Armed with all of the required paperwork, we arrived at the IDFPR state government building that houses the medical licensing office. The doors were unlocked but there was not a soul on the entire first floor. No reception desk. No check-in procedure. Just a notice requiring visitors to sign in…somewhere. We hopped on the elevator and pushed third floor. Again, a note to sign in but no place to do it. When we found the right office, the receptionist pointed us to a clipboard on her desk. After a short wait, a woman appeared to usher my husband into a room to remedy his problem the old-fashioned way – in person and with paper.
Sitting in a chair opposite the receptionist, I encountered a woman in tears who took the seat next to mine. She was an ER physician who discovered she was in the same boat as my husband when she tried to get her narcotics license renewed. Because her medical license had lapsed, she was unable to work. She shared her tale of woe, especially how long it took her to dig out all of the documents to prove her continuing education hours. She kept reassuring me how diligent, dedicated, hard-working, and honest she is. She was devastated and humiliated by having to appear in person to fix this error. Like my husband, she reads all of her email and never received the renewal notice.

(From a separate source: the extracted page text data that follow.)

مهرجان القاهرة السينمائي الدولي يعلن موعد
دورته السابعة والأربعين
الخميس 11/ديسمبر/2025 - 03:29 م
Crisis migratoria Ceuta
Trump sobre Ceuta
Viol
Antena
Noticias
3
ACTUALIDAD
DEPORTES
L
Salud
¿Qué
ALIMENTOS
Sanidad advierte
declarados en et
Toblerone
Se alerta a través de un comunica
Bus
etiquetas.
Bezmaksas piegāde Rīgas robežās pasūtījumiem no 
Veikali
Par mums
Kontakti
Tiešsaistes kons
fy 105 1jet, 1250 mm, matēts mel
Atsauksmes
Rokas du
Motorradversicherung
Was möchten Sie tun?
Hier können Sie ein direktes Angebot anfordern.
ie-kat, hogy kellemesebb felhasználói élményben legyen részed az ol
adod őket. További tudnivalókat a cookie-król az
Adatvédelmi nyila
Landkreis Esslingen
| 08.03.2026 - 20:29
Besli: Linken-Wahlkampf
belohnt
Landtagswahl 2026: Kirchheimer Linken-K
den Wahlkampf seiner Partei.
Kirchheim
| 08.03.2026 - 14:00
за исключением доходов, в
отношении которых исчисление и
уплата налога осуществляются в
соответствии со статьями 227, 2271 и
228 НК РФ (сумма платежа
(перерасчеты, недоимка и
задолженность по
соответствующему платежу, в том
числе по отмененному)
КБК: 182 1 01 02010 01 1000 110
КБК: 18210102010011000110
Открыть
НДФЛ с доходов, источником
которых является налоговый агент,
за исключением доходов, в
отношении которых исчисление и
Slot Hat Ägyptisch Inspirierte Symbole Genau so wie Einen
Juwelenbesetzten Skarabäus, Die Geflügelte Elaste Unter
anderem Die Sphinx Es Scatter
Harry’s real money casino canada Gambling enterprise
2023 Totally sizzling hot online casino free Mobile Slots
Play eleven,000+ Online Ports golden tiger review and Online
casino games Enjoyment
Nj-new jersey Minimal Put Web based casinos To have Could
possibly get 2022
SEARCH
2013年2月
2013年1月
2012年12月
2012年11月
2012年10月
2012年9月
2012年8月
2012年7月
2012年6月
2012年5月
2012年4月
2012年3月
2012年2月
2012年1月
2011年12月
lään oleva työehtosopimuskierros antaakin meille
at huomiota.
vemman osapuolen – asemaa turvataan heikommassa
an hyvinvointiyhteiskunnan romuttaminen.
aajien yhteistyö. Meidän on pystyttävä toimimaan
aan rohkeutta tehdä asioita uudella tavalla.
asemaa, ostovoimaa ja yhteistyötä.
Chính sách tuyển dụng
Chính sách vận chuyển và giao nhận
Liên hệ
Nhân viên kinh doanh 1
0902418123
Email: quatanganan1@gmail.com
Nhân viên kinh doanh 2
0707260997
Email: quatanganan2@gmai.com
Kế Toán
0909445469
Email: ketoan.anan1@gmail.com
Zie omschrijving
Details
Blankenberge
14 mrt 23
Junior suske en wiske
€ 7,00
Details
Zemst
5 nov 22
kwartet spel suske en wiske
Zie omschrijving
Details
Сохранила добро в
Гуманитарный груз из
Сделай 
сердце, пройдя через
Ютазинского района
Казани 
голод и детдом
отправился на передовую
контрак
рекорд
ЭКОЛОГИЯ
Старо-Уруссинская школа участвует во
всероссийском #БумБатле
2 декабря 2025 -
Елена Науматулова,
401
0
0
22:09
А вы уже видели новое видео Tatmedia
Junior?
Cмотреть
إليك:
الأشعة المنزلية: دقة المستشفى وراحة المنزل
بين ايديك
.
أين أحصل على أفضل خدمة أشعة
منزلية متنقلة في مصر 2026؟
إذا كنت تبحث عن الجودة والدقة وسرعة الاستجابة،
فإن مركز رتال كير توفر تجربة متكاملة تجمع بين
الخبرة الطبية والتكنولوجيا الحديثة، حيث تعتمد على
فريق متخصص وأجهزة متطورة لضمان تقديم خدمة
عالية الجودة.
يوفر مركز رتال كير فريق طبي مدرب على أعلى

By the way, we used up a tankful of gas getting to and from Springfield. That likely negated any environmental benefits of not printing and mailing notices. Of course, we had to print out several pages of forms and copies of the license, so there’s that as well.
Abraham Lincoln said, “The legitimate object of government is to do for the people what needs to be done, but which they cannot, by individual effort, do at all, or do so well, for themselves.“ Too bad our state government, which pays so much homage to Lincoln, doesn’t feel much of a need to do what needs to be done for the citizens of Illinois.